Gardner1e-ch021-image003 — Figure 21-3 Careful assessment of injury traction images affords the opportunity to recognize subtle intra-articular splits and Hoffa fractures (*yellow arrows*).

Gardner1e-ch021-image004 — Figure 21-4 These fracture lines (represented with *yellow arrows*) can be better appreciated with preoperative CT scans to plan for intraoperative reduction techniques and fixation methods. Failure to recognize them can lead to inefficient articular reduction and increased posttraumatic degenerative changes.

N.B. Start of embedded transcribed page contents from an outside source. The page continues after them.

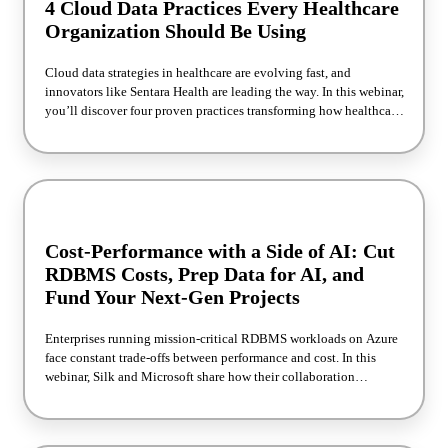
4 Cloud Data Practices Every Healthcare
Organization Should Be Using
Cloud data strategies in healthcare are evolving fast, and
innovators like Sentara Health are leading the way. In this webinar,
you’ll discover four proven practices transforming how healthcare
IT teams manage, scale, and secure their data. We’ll walk through
real-world lessons from Sentara’s modernization of their TriZetto
QNXT environment, including faster data access, lower cloud
costs, and secure Dev/Test/AI environments. If you’re modernizing
your healthcare data strategy, this session offers time-saving and
cost-saving tips.
Cost-Performance with a Side of AI: Cut
RDBMS Costs, Prep Data for AI, and
Fund Your Next-Gen Projects
Enterprises running mission-critical RDBMS workloads on Azure
face constant trade-offs between performance and cost. In this
webinar, Silk and Microsoft share how their collaboration
improved real-world database performance. You’ll learn how to
optimize cloud performance, lower spend, and prepare production
data for AI in near real time. Walk away with a blueprint for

Intraoperative Positioning and Imaging—Plating and Retrograde Nailing

The patient is positioned supine on a radiolucent table with the C-arm positioned opposite the injured extremity. A bump should be placed under the hip and buttock to aid with imaging and rotational alignment during the procedure (Fig. 21-5).
Prior to draping, fluoroscopic images of the contralateral femur should be obtained to aid with intraoperative assessment of rotation. A perfect AP of the knee is first obtained, and then the C-arm is directed proximally to obtain a corresponding true AP of the hip, allowing the contour of the lesser trochanter to be used as a guide for comparison (specifically, rotation) (Fig. 21-6). Positioning the C-arm for obtaining an AP intraoperative fluoroscopic image.

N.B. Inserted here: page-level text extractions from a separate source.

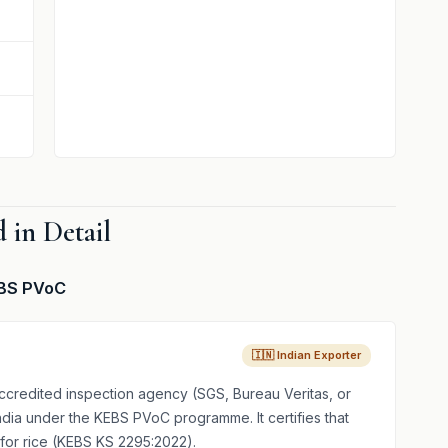
 in Detail
KEBS PVoC
🇮🇳 Indian Exporter
credited inspection agency (SGS, Bureau Veritas, or
India under the KEBS PVoC programme. It certifies that
for rice (KEBS KS 2295:2022).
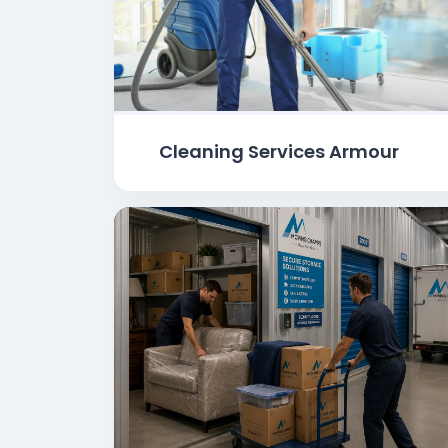
Cleaning Services Armour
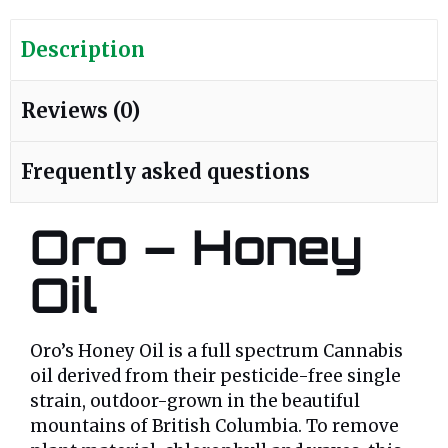
Description
Reviews (0)
Frequently asked questions
Oro – Honey
Oil
Oro’s Honey Oil is a full spectrum Cannabis
oil derived from their pesticide-free single
strain, outdoor-grown in the beautiful
mountains of British Columbia. To remove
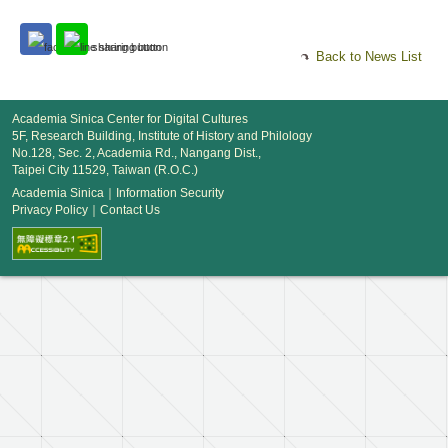
Back to News List
Academia Sinica Center for Digital Cultures
5F, Research Building, Institute of History and Philology
No.128, Sec. 2, Academia Rd., Nangang Dist.,
Taipei City 11529, Taiwan (R.O.C.)
Academia Sinica
｜
Information Security
Privacy Policy
｜
Contact Us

Gardner1e-ch021-image005 — Figure 21-5 A bump (B) is placed under the operative hip. Note the effect of positioning the bump too distal as the apex of the triangle (Ap) is situated distal to the popliteal fossa **(A)**. With the bump positioned more proximally, the triangle can be positioned such that the apex of the triangle is situated directly posterior to the popliteal fossa, thereby aiding with reduction of the distal fracture fragment **(B)**.

Gardner1e-ch021-image006 — Figure 21-6 Positioning the C-arm for obtaining an AP intraoperative fluoroscopic image.

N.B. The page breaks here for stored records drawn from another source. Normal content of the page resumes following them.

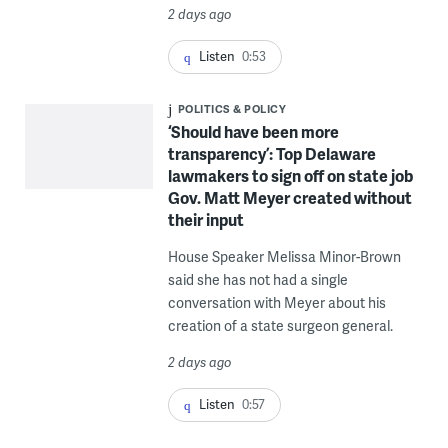
2 days ago
Listen
0:53
POLITICS & POLICY
‘Should have been more
transparency’: Top Delaware
lawmakers to sign off on state job
Gov. Matt Meyer created without
their input
House Speaker Melissa Minor-Brown
said she has not had a single
conversation with Meyer about his
creation of a state surgeon general.
2 days ago
Listen
0:57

The surgeon must ensure that quality AP (Fig. 21-6) and lateral (Fig. 21-7) intraoperative fluoroscopic images can be obtained prior to beginning the case. Additionally, several additional fluoroscopic images may be employed intraoperatively to verify the accuracy of fracture reduction and positioning of hardware, especially screws. Ensuring that correct AP and lateral views can be obtained becomes critically important when assessing fracture reduction and placement of implants. For retrograde nailing of metaphyseal and metadiaphyseal fractures where isthmal fit of the nail will not occur, nail starting point and trajectory must be correct; otherwise, a translational or angular deformity may occur during nail placement.

Gardner1e-ch021-image007 — Figure 21-7 Positioning the C-arm for obtaining a lateral intraoperative fluoroscopic image.

AP of the knee: Obtained by ensuring that the lateral aspect of the tibia bisects the proximal fibula and that the patella is centered over the femoral condyles (Fig. 21-8). Alternatively, the surgeon can obtain a perfect lateral image and then rotate the C-arm 90 degrees for the corresponding AP image.
Lateral of the knee: obtained by superimposing the posterior aspects of the medial and lateral femoral condyles. The lateral femoral condyle extends further anterior compared to the medial femoral condyle; these landmarks should be used when determining appropriate placement of plates (Fig. 21-9). Blumensaat’s line represents the anterior and proximal extent of the intercondylar notch and is a critical landmark for nail starting point and plate/screw placement (Figs. 21-10 and 21-11).